**Page-level text extractions**
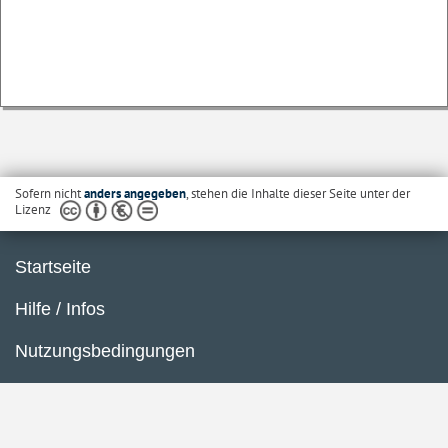
Sofern nicht
anders angegeben
, stehen die Inhalte dieser Seite unter der
Lizenz
Startseite
Hilfe / Infos
Nutzungsbedingungen
Barrierefreiheit
Datenschutzerklärung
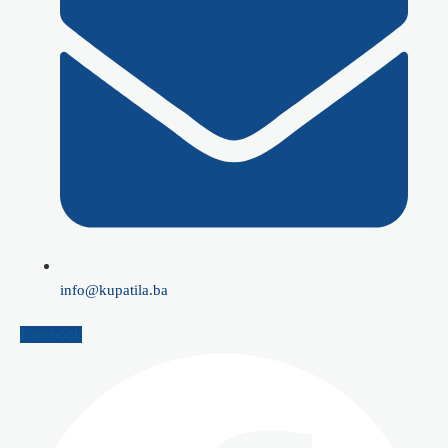
info@kupatila.ba
Facebook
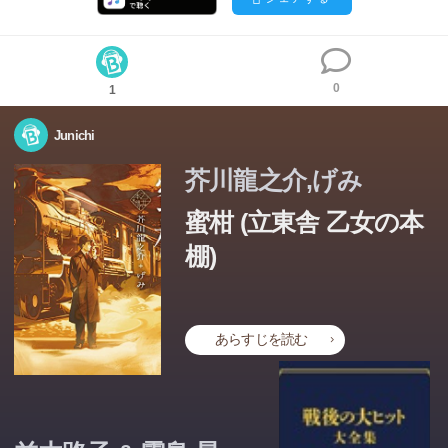
0
1
Junichi
芥川龍之介,げみ
蜜柑 (立東舎 乙女の本
棚)
あらすじを読む
この本のあらすじは準備中です。Amazonで読むこともでき
ます。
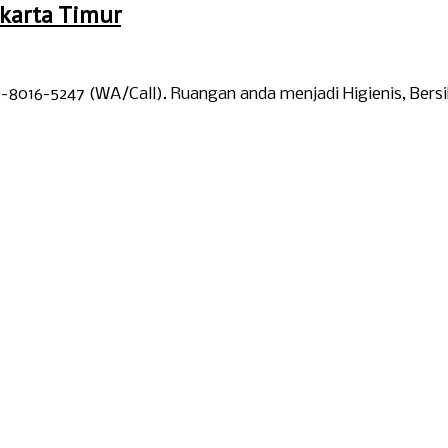
karta Timur
-8016-5247 (WA/Call). Ruangan anda menjadi Higienis, Bersi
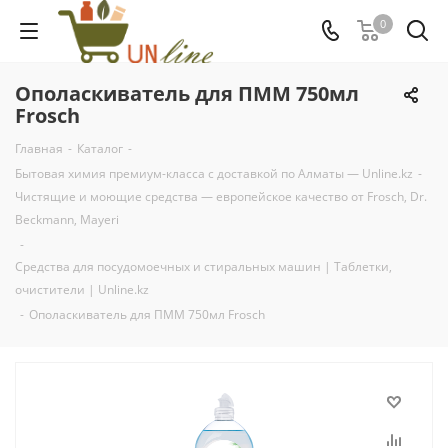
0
Ополаскиватель для ПММ 750мл
Frosch
Главная
-
Каталог
-
Бытовая химия премиум-класса с доставкой по Алматы — Unline.kz
-
Чистящие и моющие средства — европейское качество от Frosch, Dr.
Beckmann, Mayeri
-
Средства для посудомоечных и стиральных машин | Таблетки,
очистители | Unline.kz
-
Ополаскиватель для ПММ 750мл Frosch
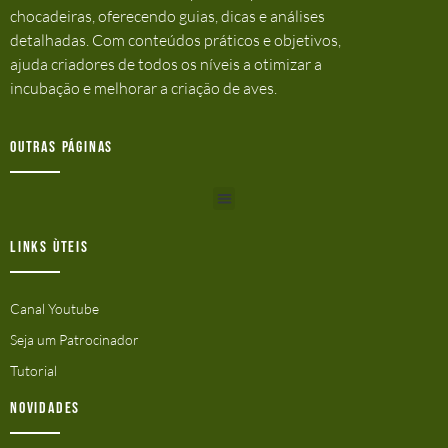
chocadeiras, oferecendo guias, dicas e análises
detalhadas. Com conteúdos práticos e objetivos,
ajuda criadores de todos os níveis a otimizar a
incubação e melhorar a criação de aves.
Outras Páginas
Links ùteis
Canal Youtube
Seja um Patrocinador
Tutorial
Novidades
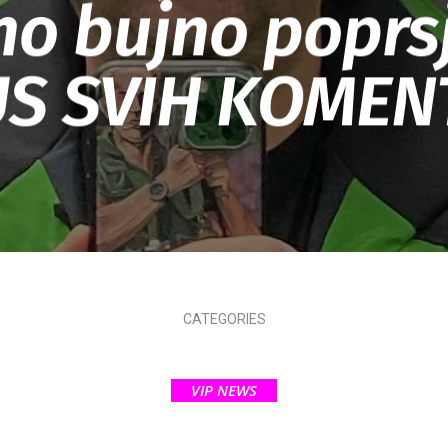
no bujno poprsj
S SVIH KOMEN
CATEGORIES
VIP NEWS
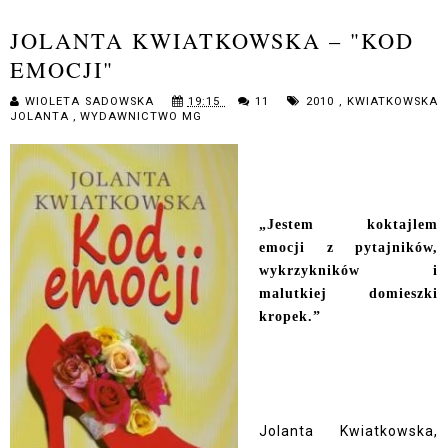
JOLANTA KWIATKOWSKA – "KOD
EMOCJI"
WIOLETA SADOWSKA
19:15
11
2010
,
KWIATKOWSKA
JOLANTA
,
WYDAWNICTWO MG
„Jestem koktajlem
emocji z pytajników,
wykrzykników i
malutkiej domieszki
kropek.”
Jolanta Kwiatkowska,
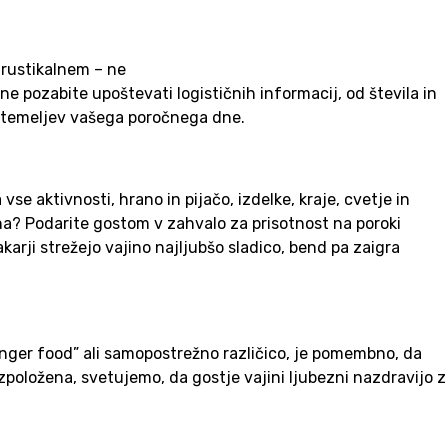
rustikalnem – ne
ne pozabite upoštevati logističnih informacij, od števila in
vi temeljev vašega poročnega dne.
e aktivnosti, hrano in pijačo, izdelke, kraje, cvetje in
kana? Podarite gostom v zahvalo za prisotnost na poroki
karji strežejo vajino najljubšo sladico, bend pa zaigra
inger food” ali samopostrežno različico, je pomembno, da
zpoložena, svetujemo, da gostje vajini ljubezni nazdravijo z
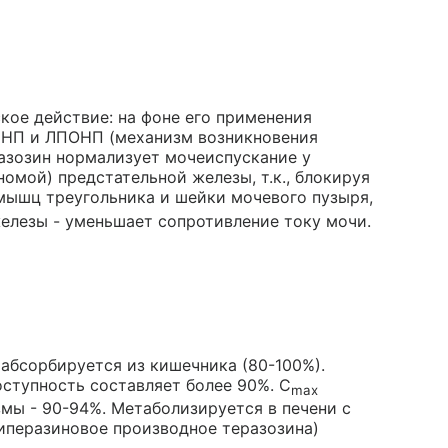
кое действие: на фоне его применения
ПНП и ЛПОНП (механизм возникновения
разозин нормализует мочеиспускание у
омой) предстательной железы, т.к., блокируя
мышц треугольника и шейки мочевого пузыря,
елезы - уменьшает сопротивление току мочи.
абсорбируется из кишечника (80-100%).
ступность составляет более 90%. C
max
змы - 90-94%. Метаболизируется в печени с
пиперазиновое производное теразозина)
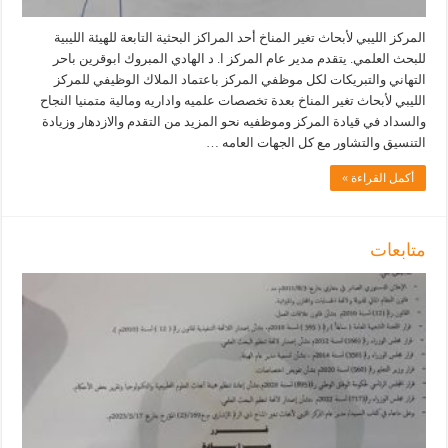
المركز الليبي لأبحاث تغير المناخ أحد المراكز البحثية التابعة للهيئة الليبية
للبحث العلمي. يتقدم مدير عام المركز ا. د الهادي المبروك ابوقرين باحر
التهاني والتبريكات لكل موظفي المركز باعتماد الملاك الوظيفي للمركز
الليبي لأبحاث تغير المناخ بعدة تخصصات علميه واداريه ومالية متمنيا النجاح
والسداد في قيادة المركز وموظفيه نحو المزيد من التقدم والازدهار وزيادة
التنسيق والتشاور مع كل الجهات العامه …
أكمل القراءة »
متابعات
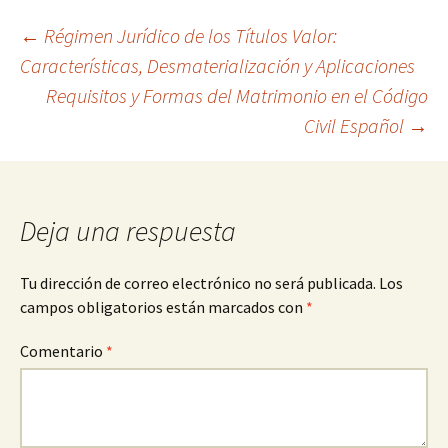
Navegación
←
Régimen Jurídico de los Títulos Valor:
Características, Desmaterialización y Aplicaciones
Requisitos y Formas del Matrimonio en el Código
de
Civil Español
→
entradas
Deja una respuesta
Tu dirección de correo electrónico no será publicada.
Los
campos obligatorios están marcados con
*
Comentario
*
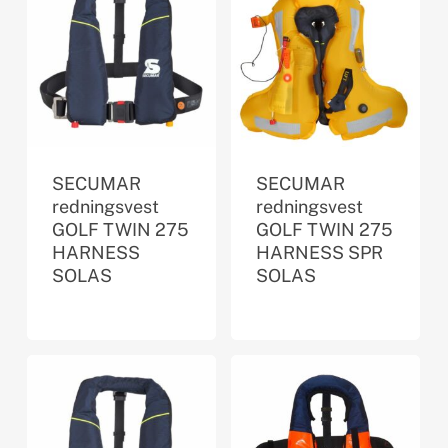
SECUMAR
SECUMAR
redningsvest
redningsvest
GOLF TWIN 275
GOLF TWIN 275
HARNESS
HARNESS SPR
SOLAS
SOLAS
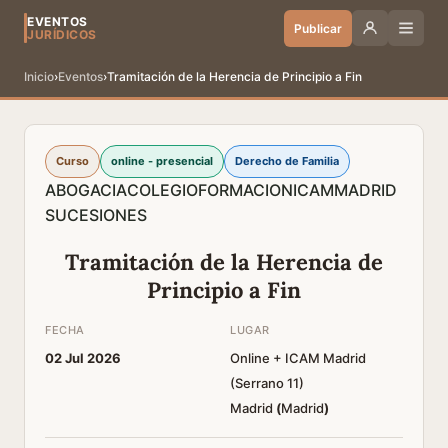
EVENTOS
Publicar
JURÍDICOS
Inicio
›
Eventos
›
Tramitación de la Herencia de Principio a Fin
Curso
online - presencial
Derecho de Familia
ABOGACIA
COLEGIO
FORMACION
ICAM
MADRID
SUCESIONES
Tramitación de la Herencia de
Principio a Fin
FECHA
LUGAR
02 Jul 2026
Online + ICAM Madrid
(Serrano 11)
Madrid
(
Madrid
)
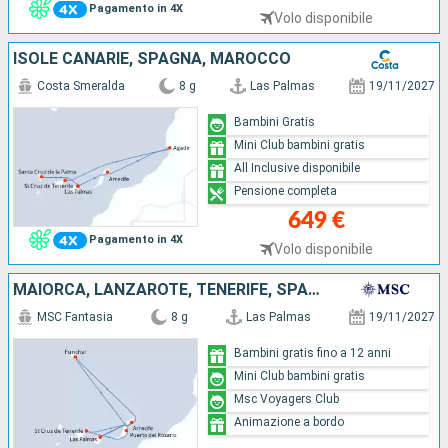
Pagamento in 4X
Volo disponibile
ISOLE CANARIE, SPAGNA, MAROCCO
Costa Smeralda
8 g
Las Palmas
19/11/2027
Bambini Gratis
Mini Club bambini gratis
All Inclusive disponibile
Pensione completa
649 €
Pagamento in 4X
Volo disponibile
MAIORCA, LANZAROTE, TENERIFE, SPAGNA, PORTOGALLO
MSC Fantasia
8 g
Las Palmas
19/11/2027
Bambini gratis fino a 12 anni
Mini Club bambini gratis
Msc Voyagers Club
Animazione a bordo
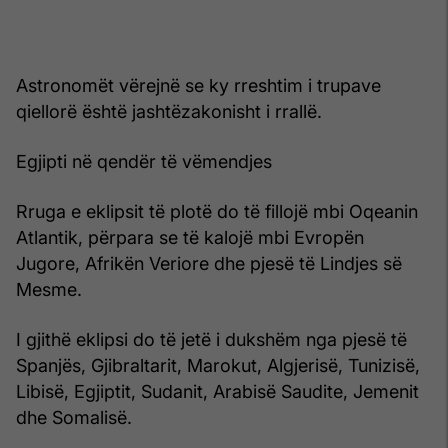
Astronomët vërejnë se ky rreshtim i trupave
qiellorë është jashtëzakonisht i rrallë.
Egjipti në qendër të vëmendjes
Rruga e eklipsit të plotë do të fillojë mbi Oqeanin
Atlantik, përpara se të kalojë mbi Evropën
Jugore, Afrikën Veriore dhe pjesë të Lindjes së
Mesme.
I gjithë eklipsi do të jetë i dukshëm nga pjesë të
Spanjës, Gjibraltarit, Marokut, Algjerisë, Tunizisë,
Libisë, Egjiptit, Sudanit, Arabisë Saudite, Jemenit
dhe Somalisë.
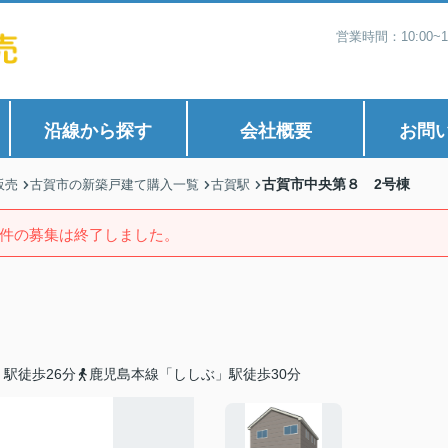
営業時間：10:00
沿線から探す
会社概要
お問
古賀市中央第８ 2号棟
販売
古賀市の新築戸建て購入一覧
古賀駅
件の募集は終了しました。
駅徒歩26分
鹿児島本線「ししぶ」駅徒歩30分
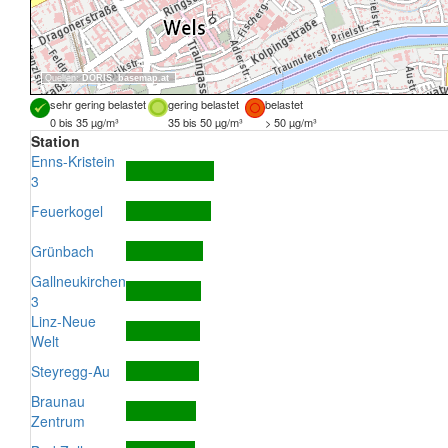
Quellen:
DORIS
,
basemap.at
sehr gering belastet
gering belastet
belastet
0 bis 35 µg/m³
35 bis 50 µg/m³
> 50 µg/m³
Station
Enns-Kristein
3
Feuerkogel
Grünbach
Gallneukirchen
3
Linz-Neue
Welt
Steyregg-Au
Braunau
Zentrum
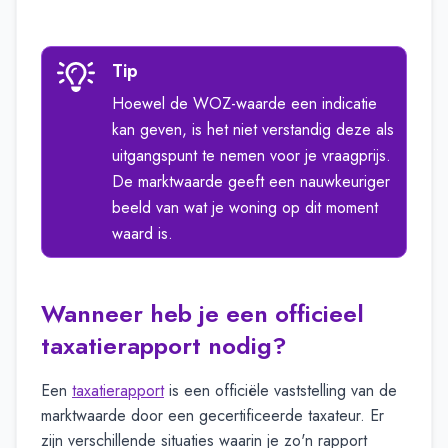
Tip
Hoewel de WOZ-waarde een indicatie
kan geven, is het niet verstandig deze als
uitgangspunt te nemen voor je vraagprijs.
De marktwaarde geeft een nauwkeuriger
beeld van wat je woning op dit moment
waard is.
Wanneer heb je een officieel
taxatierapport nodig?
Een
taxatierapport
is een officiële vaststelling van de
marktwaarde door een gecertificeerde taxateur. Er
zijn verschillende situaties waarin je zo'n rapport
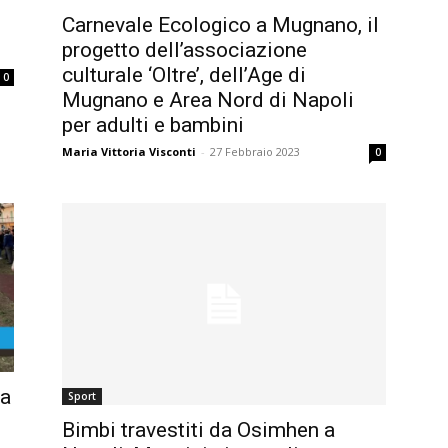
Carnevale Ecologico a Mugnano, il
progetto dell’associazione
culturale ‘Oltre’, dell’Age di
0
Mugnano e Area Nord di Napoli
per adulti e bambini
Maria Vittoria Visconti
-
27 Febbraio 2023
0
ta
Sport
Bimbi travestiti da Osimhen a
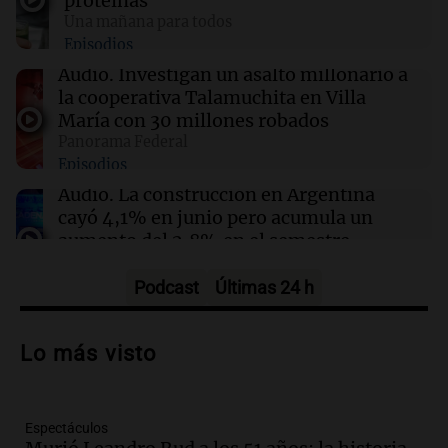
proteínas
Una mañana para todos
08:45
Mundo
Episodios
Cierra el caso de la jueza Afiuni en Venezuela y
se restituye su libertad plena
Audio.
Investigan un asalto millonario a
la cooperativa Talamuchita en Villa
María con 30 millones robados
08:34
Sociedad
Panorama Federal
Un politólogo brasileño afirmó que Hezbolá
Episodios
opera en la Triple Frontera
Audio.
La construcción en Argentina
cayó 4,1% en junio pero acumula un
aumento del 2,8% en el semestre
Panorama Federal
Episodios
Podcast
Últimas 24 h
Audio.
La inflación en Buenos Aires se
acelera con un 2,9% en julio, según
Lo más visto
datos preliminares
Panorama Federal
Episodios
Espectáculos
Audio.
La justicia niega pedido de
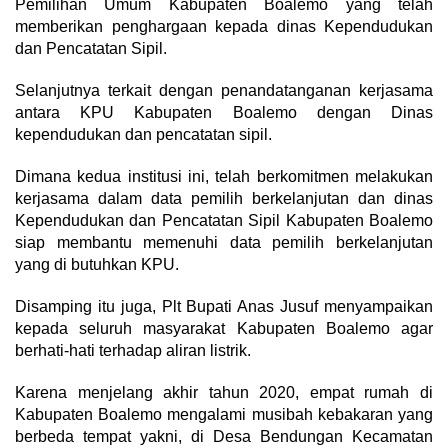
Pemilihan Umum Kabupaten Boalemo yang telah
memberikan penghargaan kepada dinas Kependudukan
dan Pencatatan Sipil.
Selanjutnya terkait dengan penandatanganan kerjasama
antara KPU Kabupaten Boalemo dengan Dinas
kependudukan dan pencatatan sipil.
Dimana kedua institusi ini, telah berkomitmen melakukan
kerjasama dalam data pemilih berkelanjutan dan dinas
Kependudukan dan Pencatatan Sipil Kabupaten Boalemo
siap membantu memenuhi data pemilih berkelanjutan
yang di butuhkan KPU.
Disamping itu juga, Plt Bupati Anas Jusuf menyampaikan
kepada seluruh masyarakat Kabupaten Boalemo agar
berhati-hati terhadap aliran listrik.
Karena menjelang akhir tahun 2020, empat rumah di
Kabupaten Boalemo mengalami musibah kebakaran yang
berbeda tempat yakni, di Desa Bendungan Kecamatan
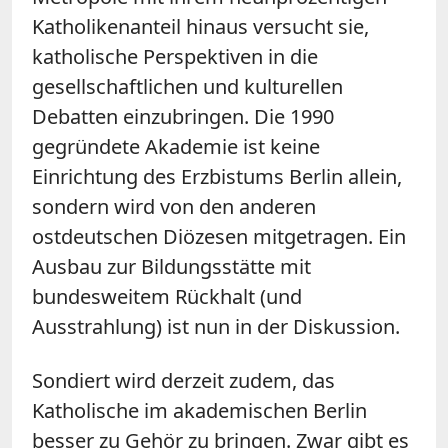
Katholikenanteil hinaus versucht sie,
katholische Perspektiven in die
gesellschaftlichen und kulturellen
Debatten einzubringen. Die 1990
gegründete Akademie ist keine
Einrichtung des Erzbistums Berlin allein,
sondern wird von den anderen
ostdeutschen Diözesen mitgetragen. Ein
Ausbau zur Bildungsstätte mit
bundesweitem Rückhalt (und
Ausstrahlung) ist nun in der Diskussion.
Sondiert wird derzeit zudem, das
Katholische im akademischen Berlin
besser zu Gehör zu bringen. Zwar gibt es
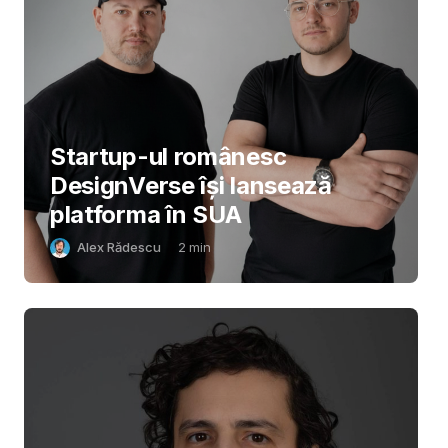
Startup-ul românesc
DesignVerse își lansează
platforma în SUA
Alex Rădescu
2
min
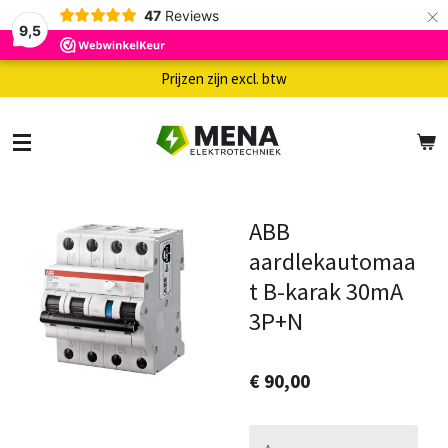
×
47
Reviews
9,5
Prijzen zijn excl. btw
ABB
aardlekautomaa
t B-karak 30mA
3P+N
€ 90,00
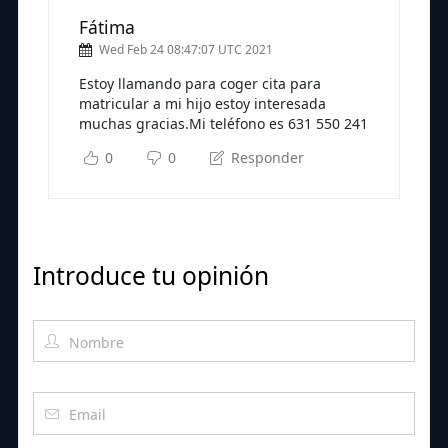
Fátima
Wed Feb 24 08:47:07 UTC 2021
Estoy llamando para coger cita para
matricular a mi hijo estoy interesada
muchas gracias.Mi teléfono es 631 550 241
0
0
Responder
Introduce tu opinión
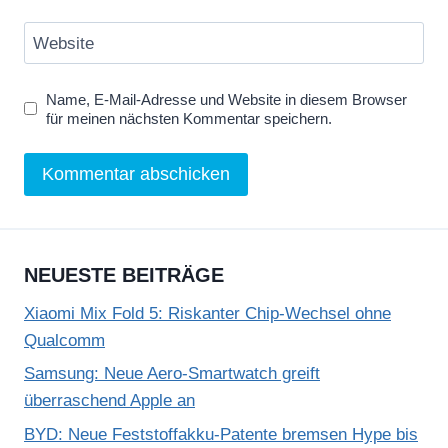
Website
Name, E-Mail-Adresse und Website in diesem Browser
für meinen nächsten Kommentar speichern.
NEUESTE BEITRÄGE
Xiaomi Mix Fold 5: Riskanter Chip-Wechsel ohne
Qualcomm
Samsung: Neue Aero-Smartwatch greift
überraschend Apple an
BYD: Neue Feststoffakku-Patente bremsen Hype bis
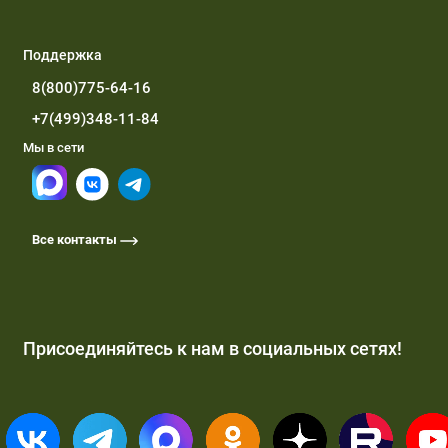
Поддержка
8(800)775-64-16
+7(499)348-11-84
Мы в сети
Все контакты
Присоединяйтесь к нам в социальных сетях!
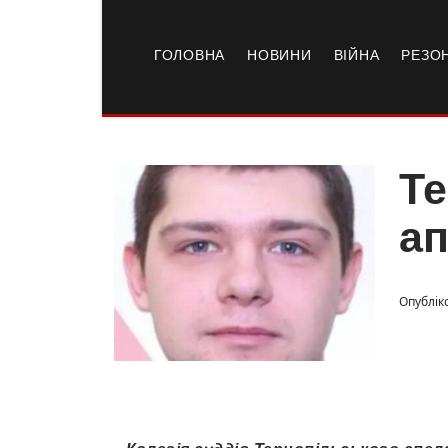
ГОЛОВНА
НОВИНИ
ВІЙНА
РЕЗО
Те
ап
Опублік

**Task directions**
Please copy out from the data above, without any picture, exactly the lines running from the one that holds "JOLANTA KWIATKOWSKA –" through the one that holds "змы - 90-94%. Метаболизируется в печени с", and nothing beyond them.

**Answer to this exercise**
JOLANTA KWIATKOWSKA – "KOD
EMOCJI"
WIOLETA SADOWSKA
19:15
11
2010
,
KWIATKOWSKA
JOLANTA
,
WYDAWNICTWO MG
„Jestem koktajlem
emocji z pytajników,
wykrzykników i
malutkiej domieszki
kropek.”
Jolanta Kwiatkowska,
rustikalnem – ne
ne pozabite upoštevati logističnih informacij, od števila in
vi temeljev vašega poročnega dne.
e aktivnosti, hrano in pijačo, izdelke, kraje, cvetje in
kana? Podarite gostom v zahvalo za prisotnost na poroki
karji strežejo vajino najljubšo sladico, bend pa zaigra
inger food” ali samopostrežno različico, je pomembno, da
zpoložena, svetujemo, da gostje vajini ljubezni nazdravijo z
кое действие: на фоне его применения
ПНП и ЛПОНП (механизм возникновения
разозин нормализует мочеиспускание у
омой) предстательной железы, т.к., блокируя
мышц треугольника и шейки мочевого пузыря,
елезы - уменьшает сопротивление току мочи.
абсорбируется из кишечника (80-100%).
ступность составляет более 90%. C
max
змы - 90-94%. Метаболизируется в печени с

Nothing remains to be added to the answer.